Women account for half of the Portuguese labour force, but Portugal lags behind the European average for women in top positions, as a 2023 McKinsey study shows. However, Portuguese pharma appears to buck this trend, with several women assuming leadership positions within the country. Indeed, over half of the 13 pharma MNC affiliate heads interviewed for this report – those of Boehringer Ingelheim, J&J Innovative Medicine, Lundbeck, Novo Nordisk, Sanofi, STADA, and Teva – are women. Read on for some of their most pertinent leadership insights.


Breaking Down the Barriers

Teva’s Marta Gonzalez Casal observes that the cultural barriers to creating more women leaders in Portugal are gradually being eroded. “There are many talented women leaders, but sometimes they may not be as forward in pursuing leadership roles,” she explains.

“Recognizing their potential and offering the support and encouragement they need can make a significant difference. Culturally, Portugal has long held a more hierarchical approach, which might have made it challenging for some women to step into leadership positions. However, the shift towards a more inclusive mindset is underway, and it’s rewarding to witness women thriving when given the confidence and trust they deserve.”

“Having had discussions with women in the life sciences sector, we acknowledge that societal attitudes towards women in leadership roles are evolving. In life sciences, there is already a significant presence of women. The goal should not be limited to achieving a 50/50 gender balance but rather to strive for even greater representation, considering the substantial female presence in the life sciences sector across various roles. The aim is to foster an environment where women in leadership positions are not just accepted but celebrated for their valuable contributions.”


The Dividends of Diversity

As Helena Freitas of Sanofi outlines, a more diverse team can lead to better results across a range of metrics. “Last year, while on maternity leave, I was promoted to Country Lead, demonstrating Sanofi’s commitment to diversity by choosing a Portuguese woman for the role, even during her maternity leave,” she asserts.

“This experience has reinforced my belief in the value of embracing diverse talents and backgrounds and fostering an inclusive environment where everyone has equal opportunities to contribute to our shared success. Sanofi’s dedication to diversity extends beyond gender balance to encompass a broader range of perspectives, including race, culture, and sexual orientation. It is not about meeting a predetermined balance but acknowledging the unique strengths that individuals can bring to the organisation. I passionately believe that true diversity leads to quality outcomes, benefiting projects and initiatives across the organization.”


People & Time

Over at German firm STADA’s affiliate, General Manager Ana Fereira highlights how the twin factors of people and time have shaped her leadership approach. “From day one, I realized the paramount importance of individuals, not just externally with patients but equally within our team,” she says. “It’s an understanding that extends beyond the workplace to the families of our team members because, in caring for our team, we are inherently responsible for the well-being of their families. The realisation that our personal and professional lives are deeply intertwined made me accountable for the entire cluster of responsibilities that each person carries in their lives.”

Fereira continues, “Another significant lesson revolves around time.
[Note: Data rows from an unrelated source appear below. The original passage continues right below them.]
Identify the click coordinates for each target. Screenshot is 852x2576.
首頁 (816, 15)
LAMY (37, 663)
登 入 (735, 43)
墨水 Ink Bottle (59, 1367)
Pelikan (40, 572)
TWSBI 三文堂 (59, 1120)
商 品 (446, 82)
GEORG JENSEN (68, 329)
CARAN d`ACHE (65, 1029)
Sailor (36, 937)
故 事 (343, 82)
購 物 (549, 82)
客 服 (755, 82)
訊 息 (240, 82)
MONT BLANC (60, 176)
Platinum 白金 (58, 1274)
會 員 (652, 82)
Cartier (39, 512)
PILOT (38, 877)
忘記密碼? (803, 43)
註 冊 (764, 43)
While the concept of work-life balance is often considered a cliche, the essence of balance, particularly regarding time for ourselves and others, is profoundly important. It goes beyond just a division of hours; it’s about understanding that we all operate at different paces. Some individuals require more time to establish trust. Acknowledging and respecting these differences became one of my most valuable lessons. Time has become a central element in fostering a work environment where everyone can thrive at their own pace.”


A Continuous Process

Sara Barros came to the Danish CNS-focused firm Lundbeck after several management positions at larger pharma companies. She took on the leadership of its local affiliate – her first country manager role – about three years ago.

“Leadership,” she feels, “is a continuous process of assessment and re-evaluation. The ability to glean insights, whether positive or negative, from the experiences of those around you enriches decision-making capabilities. In essence, leadership is an ongoing journey of learning and adaptation.”

Barros adds that “Another significant takeaway from my experience over the past three years is the imperative for leaders to make immediate decisions, especially tough ones. Navigating through these challenges, I have come to understand the critical need for leaders to be comfortable with risk assessment and capable of inspiring action in others.”


Seizing Opportunities

Being a GM was never part of Sandra Marques’ career plan. Having joined Boehringer Ingelheim Portugal in the late ‘90s, over the next 14 years she launched brands in hypertension and COPD as well as worked as head of marketing with teams in France, Spain, and Italy. Taking on the role of GM in 2013, she became only the second woman and first Portuguese national to hold the position.

“Although this was not always part of my career plan, I am very proud of having taken the leap,” explains Marques. “I hope my own success and what we have collectively achieved as a team have shown that local talents can be successful leaders.”